The most powerful feature of the MMSL, and MUSCLE3, is the ability to arbitrarily combine the above features in a single model. For instance, if your macro-micro model exhibits both time scale and spatial scale separation, then you can have a set of instances that each are reused many times. You can then make a set of each of these (i.e. a set of macro-model instances, and a set of sets of micro-model instances) and attach a UQ sampler to the macro-model in order to run an Uncertainty Quantification. The overlaid parameters will then be propagated automatically by MUSCLE3 to the correct micro-model instances.

Other scenarios could include combining two macro-micro set-ups into a macro-meso-micro model, or connecting a macro-model to an ensemble of stochastic micro-models via a component that replicates the message from the macro-model to each micro-model instance, and another component that calculates the ensemble mean of the results and passes it back to the macro-model.

This feature is important because MUSCLE3 is a tool for scientific research. While the MUSCLE3 developers cannot predict what you will invent in the future, its flexibility greatly increases the probability that you will be able to use MUSCLE3 to implement it.

Ongoing development

Language support

Currently, MUSCLE3 supports Python 3, C++ and Fortran. While that covers quite some existing models in computational science, support for other languages is still needed. This mainly entails porting libmuscle, as the manager is a separate program, and writing tools to manipulate yMMSL files is probably best done in Python.

Next on the list in terms of language support are C and possibly Java and Octave, then perhaps other languages. If you feel strongly about support for a specific language, please make an issue on GitHub.

Distributed execution

Distributed execution is now officially supported, although not yet widely tested. If you want to experiment on your laptop or your supercomputer, please have a look at the Distributed Execution section of the manual. MUSCLE3 can start all the submodels and other components within a cluster allocation through the use of QCG PilotJob.

Dynamic instantiation

Some simulations require varying amounts of compute resources over the course of a run. For instance, the time taken by a set of micro-models may depend on the state of the macro-model, which changes over the course of the simulation. In these cases, it may be necessary to change the number of instances of the micro-model during the simulation. MUSCLE3 does not yet support this, but we plan to extend it to do so in the future.

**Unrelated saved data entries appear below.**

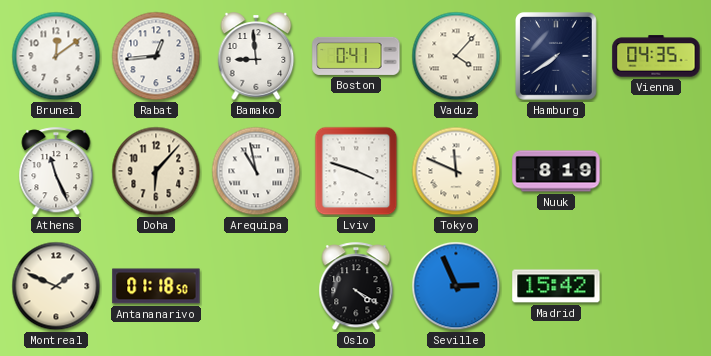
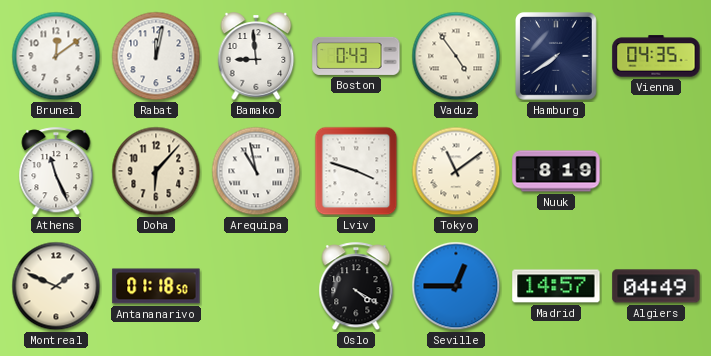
Rabat: 12:44 -> 12:02
Boston: 0:41 -> 0:43
Vaduz: 4:07 -> 4:54
Tokyo: 11:49 -> 11:09
Seville: 2:56 -> 12:45
Madrid: 15:42 -> 14:57
Algiers: none -> 04:49
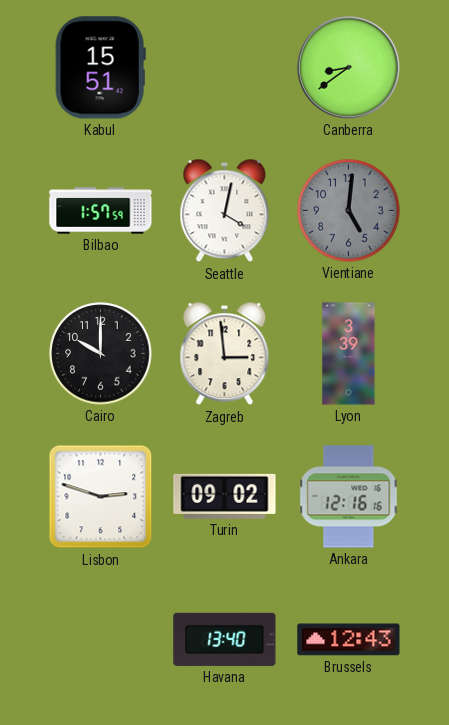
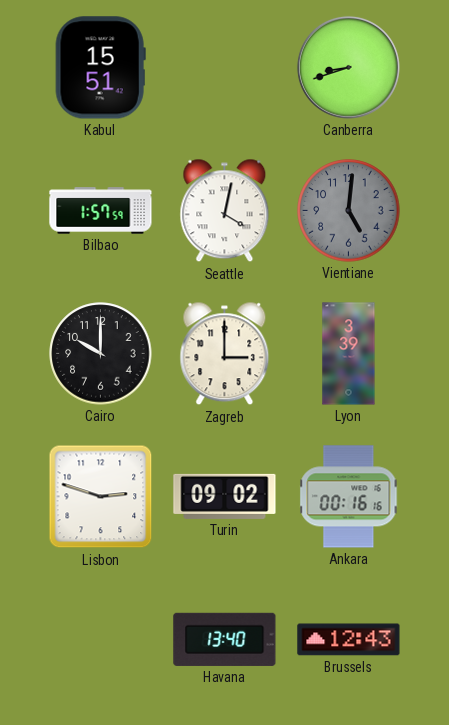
Canberra: 8:39 -> 8:42
Zagreb: 2:59 -> 3:00
Ankara: 12:16 -> 00:16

It should be noted that in most cases, the resources have been allocated to the user by a scheduler, and whether or not they are used does not affect the cost of the simulation in core hours. Energy use is of course affected, and in some cases wall-clock time can be reduced by redistributing the available resources over fewer needed instances. Also, when running on a cloud, it may be possible to return resources when they are no longer needed, and avoid paying for them.

The simple case of repeated instantiation of a micro-model is taken care of by the model reuse facility that MUSCLE3 does offer; dynamic instantiation is not needed for this.

Profiling

MUSCLE3 contains a partial implementation of a simple profiler, which can measure the amount of time it takes to send messages between the instances. While measurements are taken and the information is sent to the manager, it is not yet saved to disk for further processing and not yet supported in C++. This should be a simple addition.